Post
by MarkBour » Sat Jul 02, 2016 4:27 am
Speaking of how various solar system bodies appear from each other ...
I like to imagine a civilization on either Ganymede or Titan arising on the "outer" side of these tidally-locked moons, and its inhabitants like unto us in our early exploratory periods of around the 1400s and 1500s. One day an intrepid resident of one of those two moons takes a journey, far from her home. As she progresses around the moon, she would come to see a most amazing sight arising on the horizon (but only with her movement).
What would this first encounter with Jupiter or Saturn in the sky look like? How large and how bright?

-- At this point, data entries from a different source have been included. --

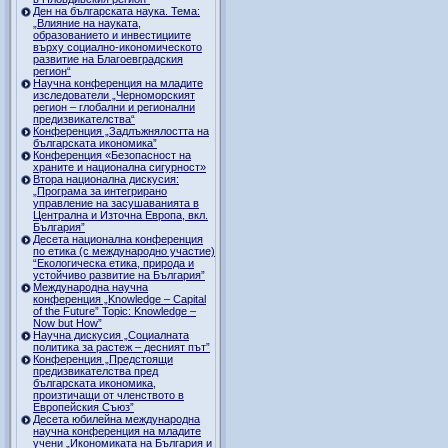
Ден на българската наука. Тема:
„Влияние на науката,
образованието и инвестициите
върху социално-икономическото
развитие на Благоевградския
регион“
Научна конференция на младите
изследователи „Черноморският
регион – глобални и регионални
предизвикателства“
Конференция „Задлъжнялостта на
българската икономика”
Конференция «Безопасност на
храните и национална сигурност»
Втора национална дискусия:
„Програма за интегрирано
управление на засушаванията в
Централна и Източна Европа, вкл.
България”
Десета национална конференция
по етика (с международно участие)
“Екологическа етика, природа и
устойчиво развитие на България”
Международна научна
конференция „Knowledge – Capital
of the Future” Topic: Knowledge –
Now but How”
Научна дискусия „Социалната
политика за растеж – десният път”
Конференция „Предстоящи
предизвикателства пред
българската икономика,
произтичащи от членството в
Европейския Съюз”
Десета юбилейна международна
научна конференция на младите
учени „Икономиката на България и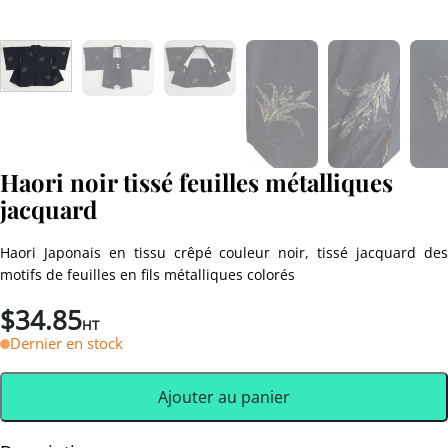
Haori noir tissé feuilles métalliques
jacquard
Haori Japonais en tissu crêpé couleur noir, tissé jacquard des
motifs de feuilles en fils métalliques colorés
$
34.85
HT
Dernier en stock
Ajouter au panier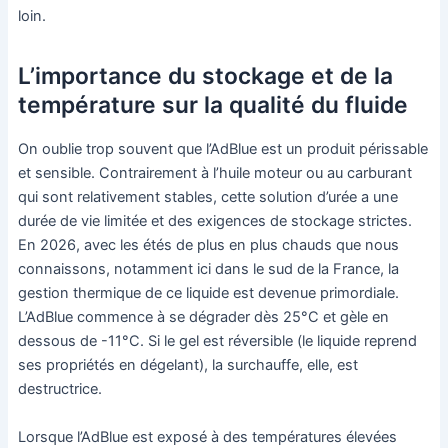
loin.
L’importance du stockage et de la
température sur la qualité du fluide
On oublie trop souvent que l’AdBlue est un produit périssable
et sensible. Contrairement à l’huile moteur ou au carburant
qui sont relativement stables, cette solution d’urée a une
durée de vie limitée et des exigences de stockage strictes.
En 2026, avec les étés de plus en plus chauds que nous
connaissons, notamment ici dans le sud de la France, la
gestion thermique de ce liquide est devenue primordiale.
L’AdBlue commence à se dégrader dès 25°C et gèle en
dessous de -11°C. Si le gel est réversible (le liquide reprend
ses propriétés en dégelant), la surchauffe, elle, est
destructrice.
Lorsque l’AdBlue est exposé à des températures élevées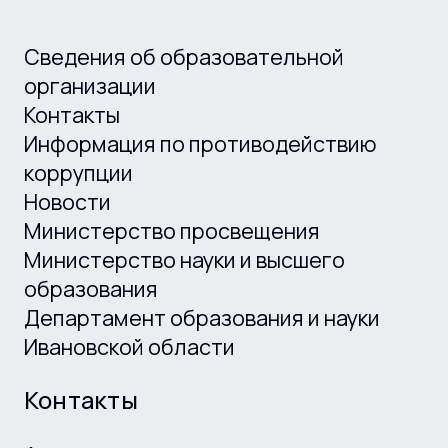
Сведения об образовательной
организации
Контакты
Информация по противодействию
коррупции
Новости
Министерство просвещения
Министерство науки и высшего
образования
Департамент образования и науки
Ивановской области
Контакты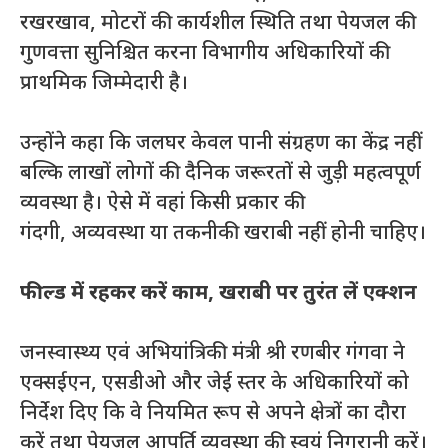
रखरखाव, मोटरों की कार्यशील स्थिति तथा पेयजल की
गुणवत्ता सुनिश्चित करना विभागीय अधिकारियों की
प्राथमिक जिम्मेदारी है।
उन्होंने कहा कि जलघर केवल पानी संग्रहण का केंद्र नहीं
बल्कि लाखों लोगों की दैनिक जरूरतों से जुड़ी महत्वपूर्ण
व्यवस्था है। ऐसे में वहां किसी प्रकार की
गंदगी, अव्यवस्था या तकनीकी खराबी नहीं होनी चाहिए।
फील्ड में रहकर करें काम
,
खराबी पर तुरंत लें एक्शन
जनस्वास्थ्य एवं अभियांत्रिकी मंत्री श्री रणबीर गंगवा ने
एक्सईएन, एसडीओ और जेई स्तर के अधिकारियों को
निर्देश दिए कि वे नियमित रूप से अपने क्षेत्रों का दौरा
करें तथा पेयजल आपूर्ति व्यवस्था की स्वयं निगरानी करें।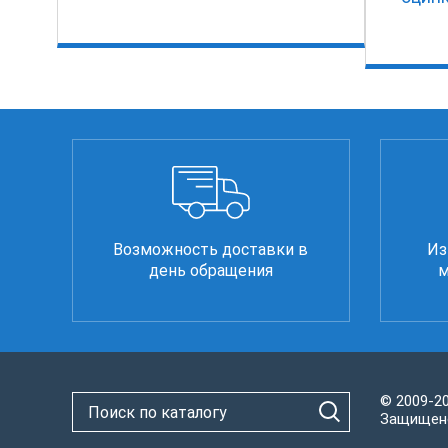
Возможность доставки в
Из
день обращения
м
© 2009-2
Защищено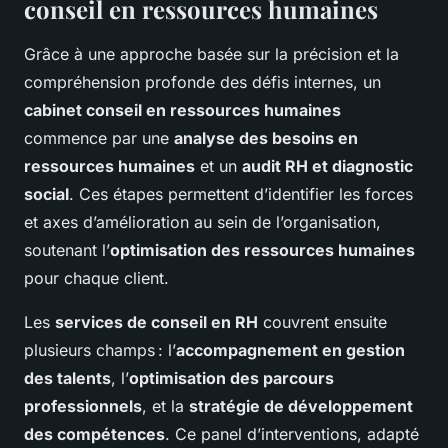
conseil en ressources humaines
Grâce à une approche basée sur la précision et la
compréhension profonde des défis internes, un
cabinet conseil en ressources humaines
commence par une
analyse des besoins en
ressources humaines
et un
audit RH et diagnostic
social
. Ces étapes permettent d’identifier les forces
et axes d’amélioration au sein de l’organisation,
soutenant l’
optimisation des ressources humaines
pour chaque client.
Les
services de conseil en RH
couvrent ensuite
plusieurs champs : l’
accompagnement en gestion
des talents
, l’
optimisation des parcours
professionnels
, et la
stratégie de développement
des compétences
. Ce panel d’interventions, adapté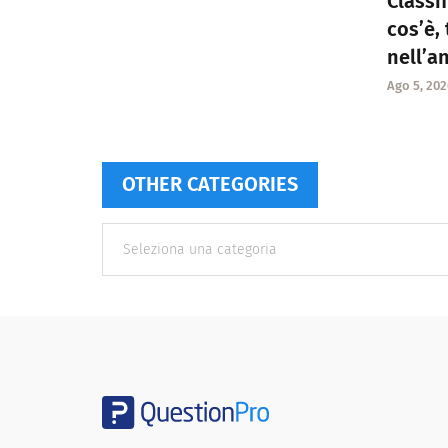
Classif
cos’è,
nell’a
Ago 5, 202
OTHER CATEGORIES
Other
categories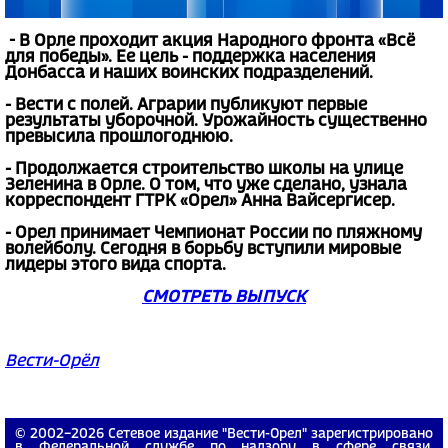
- В Орле проходит акция Народного фронта «Всё
для победы». Ее цель - поддержка населения
Донбасса и наших воинских подразделений.
- Вести с полей. Аграрии публикуют первые
результаты уборочной. Урожайность существенно
превысила прошлогоднюю.
- Продолжается строительство школы на улице
Зеленина в Орле. О том, что уже сделано, узнала
корреспондент ГТРК «Орел» Анна Вайсергисер.
- Орел принимает Чемпионат России по пляжному
волейболу. Сегодня в борьбу вступили мировые
лидеры этого вида спорта.
СМОТРЕТЬ ВЫПУСК
Вести-Орёл
© 2002−2026 Сетевое издание "Вести-Орел" зарегистрировано
в Федеральной службе по надзору в сфере связи,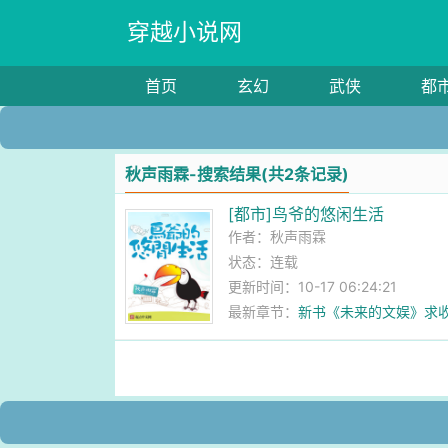
穿越小说网
首页
玄幻
武侠
都
秋声雨霖-搜索结果(共2条记录)
[都市]鸟爷的悠闲生活
作者：
秋声雨霖
状态：连载
更新时间：10-17 06:24:21
最新章节：
新书《未来的文娱》求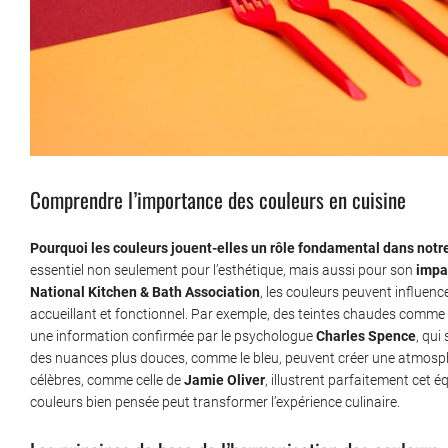
Comprendre l’importance des couleurs en cuisine
Pourquoi les couleurs jouent-elles un rôle fondamental dans notr
essentiel non seulement pour l’esthétique, mais aussi pour son
impa
National Kitchen & Bath Association
, les couleurs peuvent influence
accueillant et fonctionnel. Par exemple, des teintes chaudes comme l
une information confirmée par le psychologue
Charles Spence
, qui
des nuances plus douces, comme le bleu, peuvent créer une atmosphèr
célèbres, comme celle de
Jamie Oliver
, illustrent parfaitement cet é
couleurs bien pensée peut transformer l’expérience culinaire.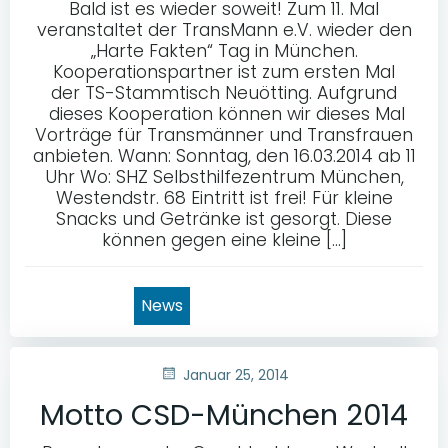
Bald ist es wieder soweit! Zum 11. Mal
veranstaltet der TransMann e.V. wieder den
„Harte Fakten“ Tag in München.
Kooperationspartner ist zum ersten Mal
der TS-Stammtisch Neuötting. Aufgrund
dieses Kooperation können wir dieses Mal
Vorträge für Transmänner und Transfrauen
anbieten. Wann: Sonntag, den 16.03.2014 ab 11
Uhr Wo: SHZ Selbsthilfezentrum München,
Westendstr. 68 Eintritt ist frei! Für kleine
Snacks und Getränke ist gesorgt. Diese
können gegen eine kleine […]
News
Januar 25, 2014
Motto CSD-München 2014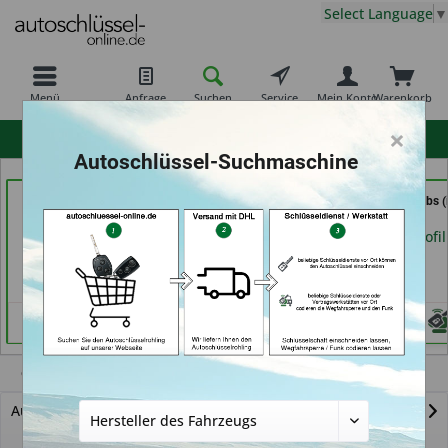
Select Language
▼
Menü
Anfrage
Suchen
Service
Mein Konto
Warenkorb
×
hohe Kundenzufriedenheit
Autoschlüssel-Suchmaschine
069er Schlüsseldienst
Schuh und
Schlüssel Jacobs (
Frankfurt (in Frankfurt
Schlüsseldienst Bernd
Krefeld)
am Main)
Schutte im Kaufpark (in
Händlerprofil
Göttingen)
Händlerprofil
Händlerprofil
C4 Picasso
Autoschlüssel mit Funk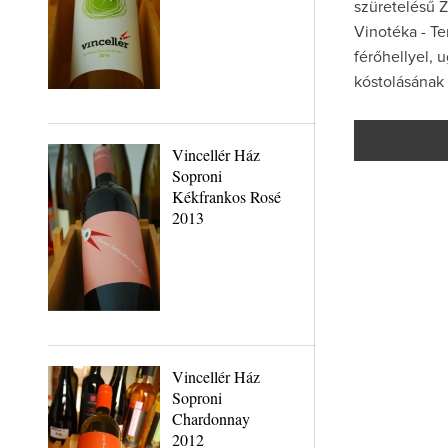
szüretelésű Z
Vinotéka - T
férőhellyel, u
kóstolásának 
Vincellér Ház
Soproni
Kékfrankos Rosé
2013
Vincellér Ház
Soproni
Chardonnay
2012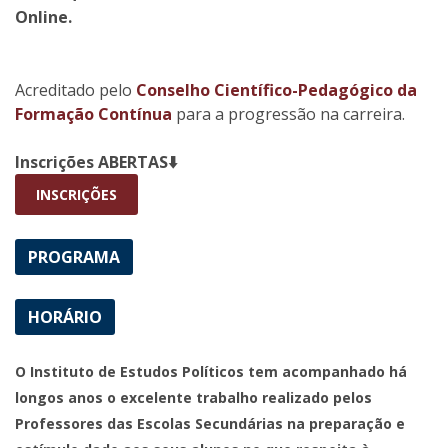
Online.
Acreditado pelo
Conselho Científico-Pedagógico da
Formação Contínua
para a progressão na carreira.
Inscrições ABERTAS⬇️
INSCRIÇÕES
PROGRAMA
HORÁRIO
O Instituto de Estudos Políticos tem acompanhado há
longos anos o excelente trabalho realizado pelos
Professores das Escolas Secundárias na preparação e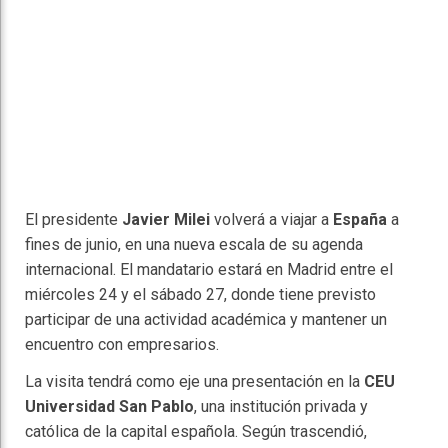
El presidente
Javier Milei
volverá a viajar a
España
a
fines de junio, en una nueva escala de su agenda
internacional. El mandatario estará en Madrid entre el
miércoles 24 y el sábado 27, donde tiene previsto
participar de una actividad académica y mantener un
encuentro con empresarios.
La visita tendrá como eje una presentación en la
CEU
Universidad San Pablo
, una institución privada y
católica de la capital española. Según trascendió,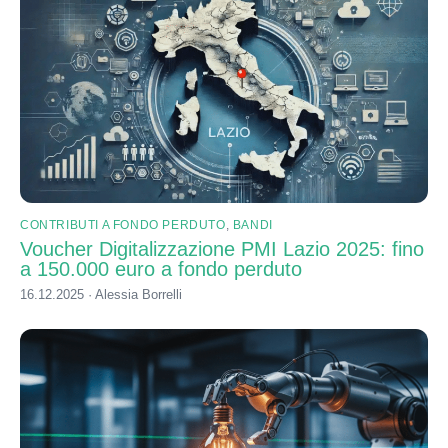
CONTRIBUTI A FONDO PERDUTO
,
BANDI
Voucher Digitalizzazione PMI Lazio 2025: fino
a 150.000 euro a fondo perduto
16.12.2025 · Alessia Borrelli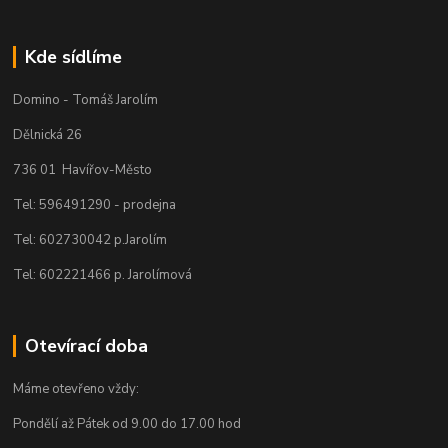
Kde sídlíme
Domino - Tomáš Jarolím
Dělnická 26
736 01 Havířov-Město
Tel: 596491290 - prodejna
Tel: 602730042 p.Jarolím
Tel: 602221466 p. Jarolímová
Otevírací doba
Máme otevřeno vždy:
Pondělí až Pátek od 9.00 do 17.00 hod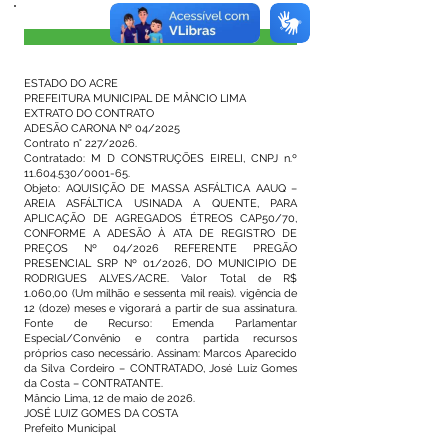
Visualizar
ESTADO DO ACRE
PREFEITURA MUNICIPAL DE MÂNCIO LIMA
EXTRATO DO CONTRATO
ADESÃO CARONA Nº 04/2025
Contrato n° 227/2026.
Contratado: M D CONSTRUÇÕES EIRELI, CNPJ n.º
11.604.530
/0001-65.
Objeto: AQUISIÇÃO DE MASSA ASFÁLTICA AAUQ –
AREIA ASFÁLTICA USINADA A QUENTE, PARA
APLICAÇÃO DE AGREGADOS ÉTREOS CAP50/70,
CONFORME A ADESÃO À ATA DE REGISTRO DE
PREÇOS Nº 04/2026 REFERENTE PREGÃO
PRESENCIAL SRP Nº 01/2026, DO MUNICIPIO DE
RODRIGUES ALVES/ACRE. Valor Total de R$
1.060,00 (Um milhão e sessenta mil reais). vigência de
12 (doze) meses e vigorará a partir de sua assinatura.
Fonte de Recurso: Emenda Parlamentar
Especial/Convênio e contra partida recursos
próprios caso necessário. Assinam: Marcos Aparecido
da Silva Cordeiro – CONTRATADO, José Luiz Gomes
da Costa – CONTRATANTE.
Mâncio Lima, 12 de maio de 2026.
JOSÉ LUIZ GOMES DA COSTA
Prefeito Municipal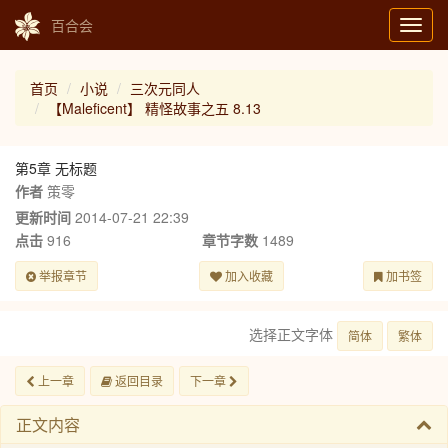
百合会
Toggl
navig
首页
小说
三次元同人
【Maleficent】 精怪故事之五 8.13
第5章 无标题
作者
策零
更新时间
2014-07-21 22:39
点击
916
章节字数
1489
举报章节
加入收藏
加书签
选择正文字体
简体
繁体
上一章
返回目录
下一章
正文内容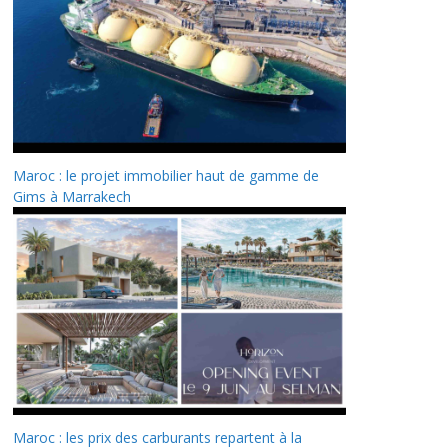
Maroc : le projet immobilier haut de gamme de
Gims à Marrakech
Maroc : les prix des carburants repartent à la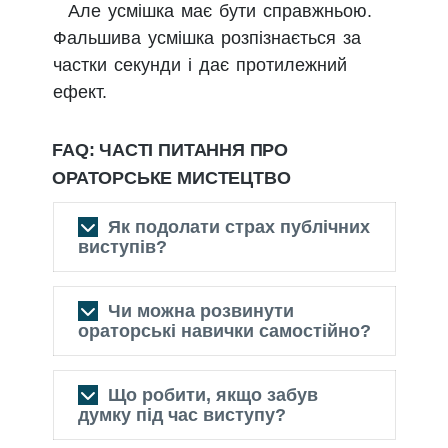
Але усмішка має бути справжньою.
Фальшива усмішка розпізнається за
частки секунди і дає протилежний
ефект.
FAQ: ЧАСТІ ПИТАННЯ ПРО
ОРАТОРСЬКЕ МИСТЕЦТВО
Як подолати страх публічних
виступів?
Чи можна розвинути
Переосмислити хвилювання
ораторські навички самостійно?
як збудження — фізіологічно
це той самий стан
Що робити, якщо забув
Так — але потрібна практика
Практикувати в малих групах
думку під час виступу?
вголос, а не читання теорії
перед великими аудиторіями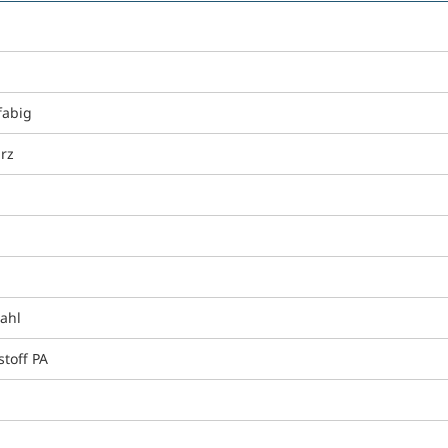
fabig
rz
tahl
stoff PA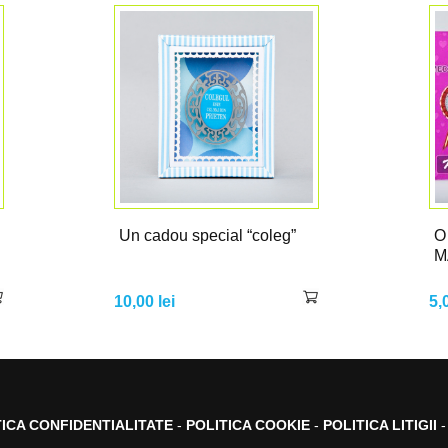
Un cadou special “coleg”
O
M
10,00
lei
5,
TICA CONFIDENTIALITATE
-
POLITICA COOKIE
-
POLITICA LITIGII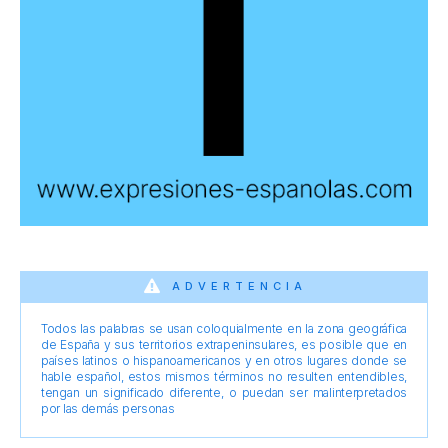
ADVERTENCIA
Todos las palabras se usan coloquialmente en la zona geográfica
de España y sus territorios extrapeninsulares, es posible que en
países latinos o hispanoamericanos y en otros lugares donde se
hable español, estos mismos términos no resulten entendibles,
tengan un significado diferente, o puedan ser malinterpretados
por las demás personas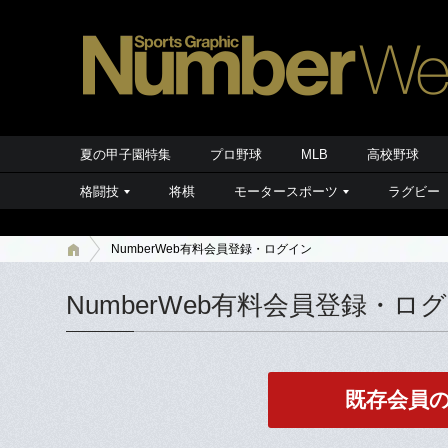
夏の甲子園特集
プロ野球
MLB
高校野球
格闘技
将棋
モータースポーツ
ラグビー
NumberWeb有料会員登録・ログイン
NumberWeb有料会員登録・ロ
既存会員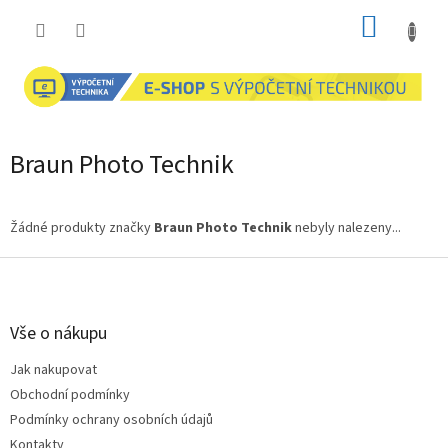
Přejít
NÁKUP
na
obsah
KOŠÍK
Braun Photo Technik
Žádné produkty značky
Braun Photo Technik
nebyly nalezeny...
Z
á
p
a
Vše o nákupu
t
Jak nakupovat
í
Obchodní podmínky
Podmínky ochrany osobních údajů
Kontakty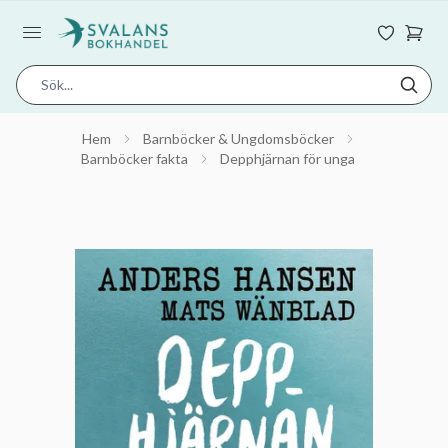
Hem
Barnböcker & Ungdomsböcker
Barnböcker fakta
Depphjärnan för unga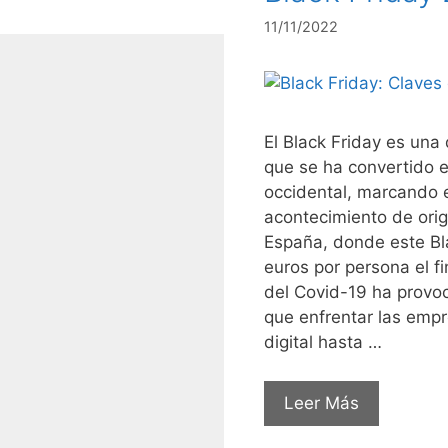
11/11/2022
El Black Friday es una
que se ha convertido 
occidental, marcando 
acontecimiento de ori
España, donde este Bl
euros por persona el 
del Covid-19 ha provoc
que enfrentar las empr
digital hasta …
Leer Más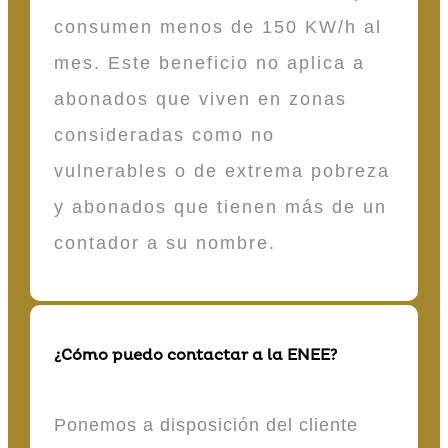
consumen menos de 150 KW/h al
mes. Este beneficio no aplica a
abonados que viven en zonas
consideradas como no
vulnerables o de extrema pobreza
y abonados que tienen más de un
contador a su nombre.
¿Cómo puedo contactar a la ENEE?
Ponemos a disposición del cliente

Someone should check my calculations. I have:
Luna R = 1737 km, Earth R = 6371 km, Jupiter R = 69,911 km, Saturn R = 58,232 km (without rings)
Earth-Lunar distance = 384,400 km, Ganymede-Jupiter distance = 1,070,400 km, Titan-Saturn distance = 1,221,870 km.
From these, I'd estimate that Saturn, hanging in the sky of Titan, is around 10.5 times the visual angle of the Moon from Earth. Jupiter, hanging in the sky of Ganymede is roughly 14.5 times the visual angle of our Moon from Earth! (Of course on our own Moon, such a traveler, when encountering Earth's beautiful blue orb, would see something roughly 3.6 times the visual angle of the Moon from our skies. But from our knowledge of life on Earth, I never thought much about inhabitants of the Moon.) Still, I like to imagine how amazingly beautiful and awe-inspiring such a first encounter would be. And how ridiculous it would sound when this traveler told her countrymen back home what she had found. Especially the rings on Saturn ... they would claim her journey caused hallucinations and lunacy.